Ballyturk: Wonderful reviews following World Premiere at GIAF 2014

17 July 2014

Cillian Murphy ‘underlines his character’s restless spirit with manic eyes and a multi-octave voice’, while Mikel Murfi depicts ‘gormlessness with spry physical genius’, in Ballyturk.

Ballyturk, a place that may or may not exist, still seems strangely familiar. We are in a huge sealed room, a sparse industrial space of light greys and rust browns, designed by Jamie Vartan, where two men frantically fill the time in daily routines, 1980s pop songs and hyperkinetic story telling.

In a madcap soap opera, they select characters from a gallery with the throw of a dart, split eccentric role play and grandiloquent narration between them, and furiously inscribe some sort of reality, out of nothing. In short, they are trapped, exhilaratingly and unnervingly, in an endless Enda Walsh play.

The two nameless character, a reedy Cillian Murphy, who underlines his character’s restless spirit with manic eyes and a multi-octave voice, and Mikel Murfi’s older protector, depicting gormlessness with spry physical genius, are hardly aware of that – they have been entombed here for a long time. But, as writer and director of Landmark and GIAF’s production, Walsh scatters arch self-references through their world: jumbled props, small-town meditations, co-dependent character dynamics and surreal set pieces that recall his entire oeuvre, and all the snack foods familiar from his junk-culture absurdism. He even performs a very discreet cameo role.

Read the full The Irish Times review.

The curtain slowly peels back on Ballyturk, Enda Walsh's latest play, to reveal a room where the walls are covered in layers of pencil drawings, furniture is at odd angles, red balloons are scattered, everything is askew. There are two men in this room and they explode.

The programme tells us that they are 1 (Cillian Murphy) and 2 (Mikel Murfi). Three (Stephen Rea) is also listed. We are also told that this is set in no place and at no time, and yet the play is called Ballyturk and a giant backdrop sign tells us we are in Ballyturk.

Ballyturk is unsettling, it is chaotic. Ferocious physical slapstick comedy is interspersed with heartbreakingly tender and delicately poetic explorations of the soul. It throbs with searing poignancy at times, is riotously funny at others. This shouldn't work and in lesser hands it wouldn't.

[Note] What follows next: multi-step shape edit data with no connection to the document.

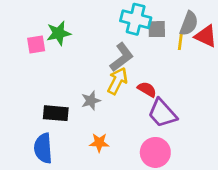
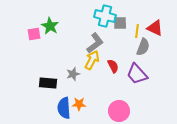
gray semicircle: (189, 23) -> (143, 47), moved
green star: (59, 33) -> (50, 26), turned -30
red semicircle: (147, 89) -> (113, 66), turned 32
purple trapezoid: (162, 113) -> (137, 74), moved
blue semicircle: (43, 148) -> (64, 108), moved

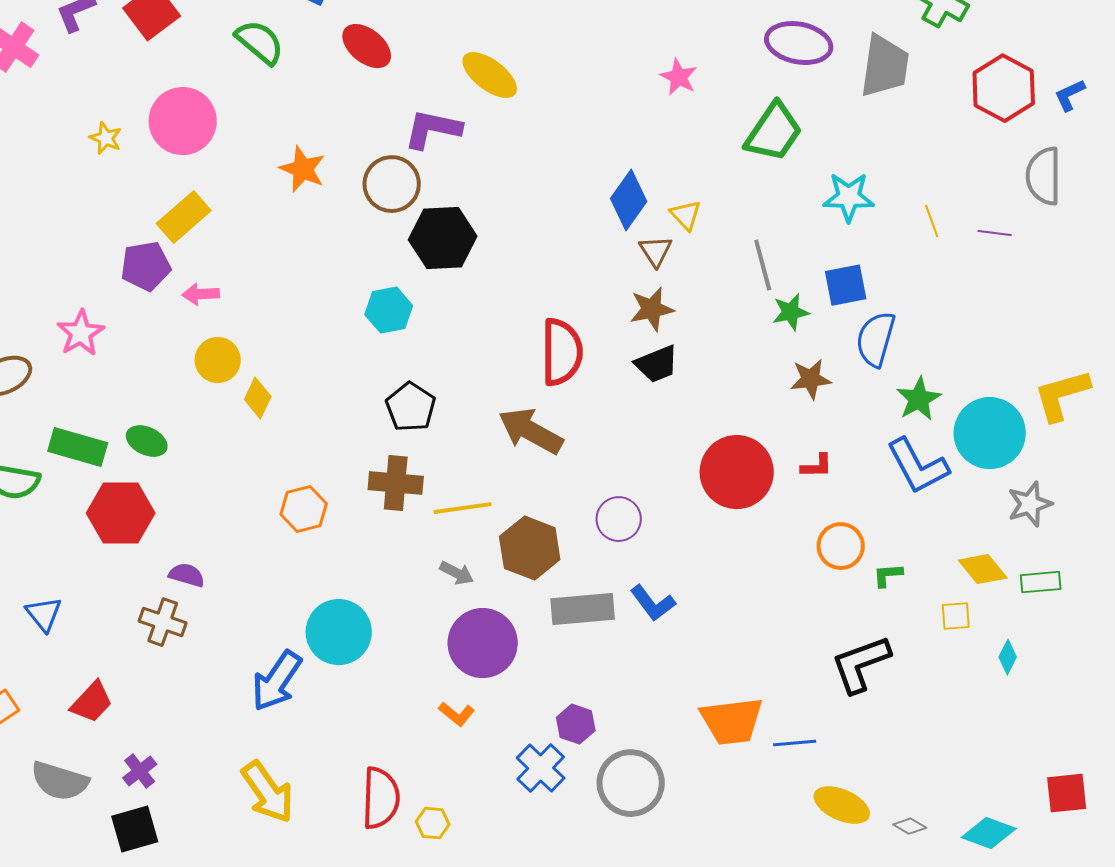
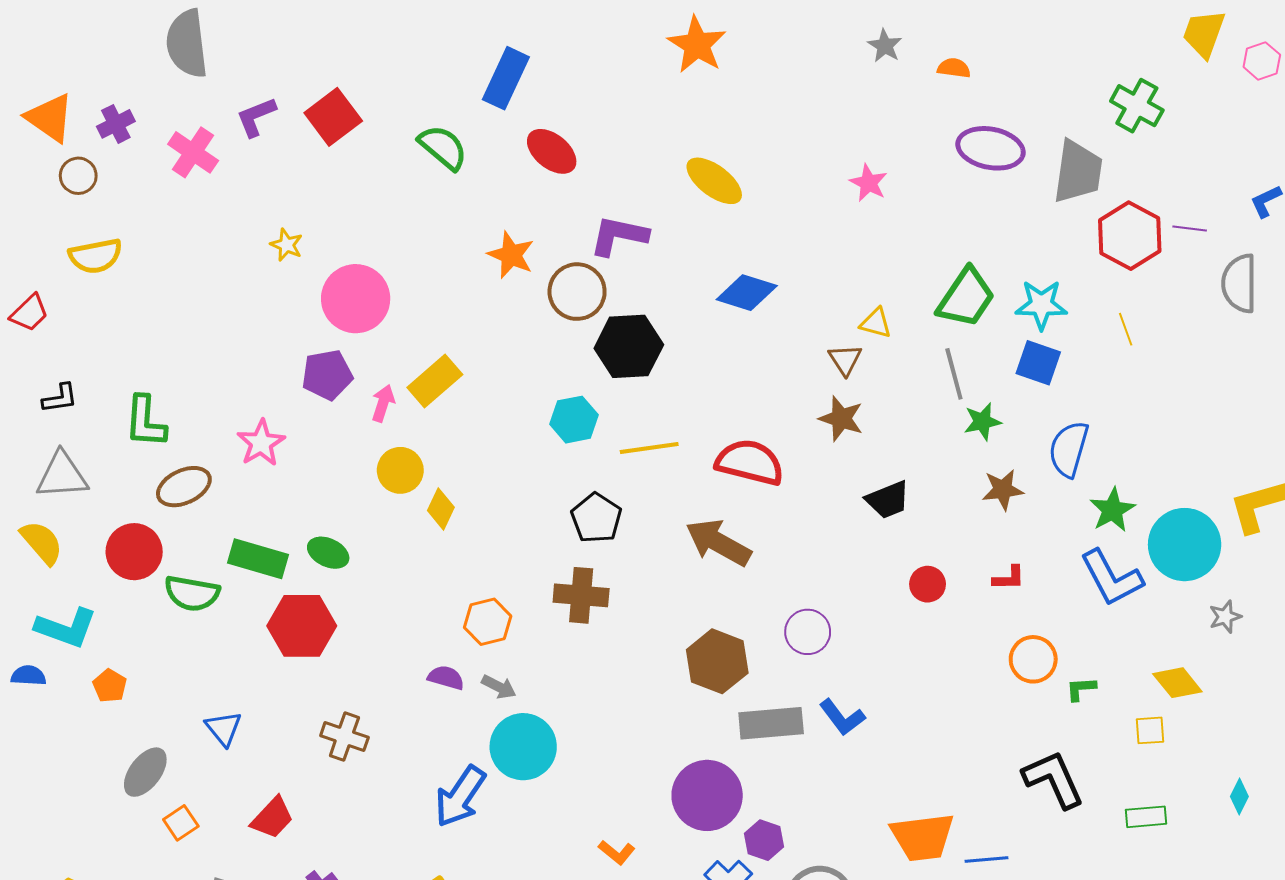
yellow ellipse: (490, 75) -> (714, 181), moved
red hexagon: (1004, 88) -> (1130, 236), moved
pink circle: (183, 121) -> (356, 299), moved
green trapezoid: (774, 132) -> (966, 298), moved
orange star: (303, 169) -> (511, 255), moved
blue diamond: (629, 200) -> (747, 293), moved, turned 72
yellow triangle: (686, 215) -> (876, 323), turned -32
yellow rectangle: (184, 217) -> (435, 381), moved
purple line: (995, 233) -> (1190, 229), moved
blue square: (846, 285) -> (1038, 363), moved, turned 30
pink arrow: (201, 294) -> (383, 403), turned 111
brown star: (652, 309) -> (841, 419), turned 30
red semicircle: (562, 352) -> (750, 462), turned -76
black trapezoid: (657, 364) -> (888, 500), moved
red circle: (737, 472) -> (928, 584), size x0.5
gray star: (1030, 504) -> (1225, 617), size x0.7
yellow line: (463, 508) -> (649, 448), moved
gray arrow: (457, 573) -> (499, 687), moved
purple semicircle: (187, 575) -> (446, 678), moved
green rectangle: (1041, 582) -> (1146, 817), moved
purple circle: (483, 643) -> (707, 795), moved
cyan diamond: (1008, 657) -> (1239, 796), moved
black L-shape: (861, 664) -> (1053, 779), turned 86
orange L-shape: (457, 714) -> (617, 852), moved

Read the full Irish Independent review.

There's plenty of ballyhoo around Ballyturk. Written and directed by Enda Walsh, and with a cast comprising Cillian Murphy, Stephen Rea and Mikel Murfi, it is the hottest ticket at this year's Galway international arts festival. And deservedly so, because it combines manic physical comedy with a meditation on the brevity of our earthly existence.

As so often in Walsh's plays, especially The Walworth Farce, the main characters inhabit a hermetic world – almost a womb without a view. In this case, they are two men, simply identified as One and Two, who pass the time in speeded-up, silent-comedy rituals and speculating about daily life in an imagined Irish town called Ballyturk. But when the character Three turns up, he not only breaks up the partnership but invites one of the duo into the outer world, en route to inevitable extinction.

Read the Guardian's full review.

“BEAUTIFUL, HILARIOUS, dark as death.” So tweeted actress Olwen Fouéré after seeing the opening of Enda Walsh’s new play Ballyturk, which got the Galway International Arts Festival off to a flying start at the Black Box yesterday evening.

Fouéré aptly summed up this stunning offering from Landmark Productions and the GIAF. The play centres on two nameless housemates played by Mikel Murfi and Cillian Murphy and we watch their frenetic daily routines which encompass everything from uproariously funny knockabout dancing to 1980s pop songs to their energetic evocations and impressions of the many inhabitants of the village of Ballyturk.

Murfi’s genius for physical comedy and expressiveness is given full rein under Enda Walsh’s skilful direction and Cillian Murphy is equally brilliant as he runs the gamut from manic non-stop activity to moments of pained bewilderment.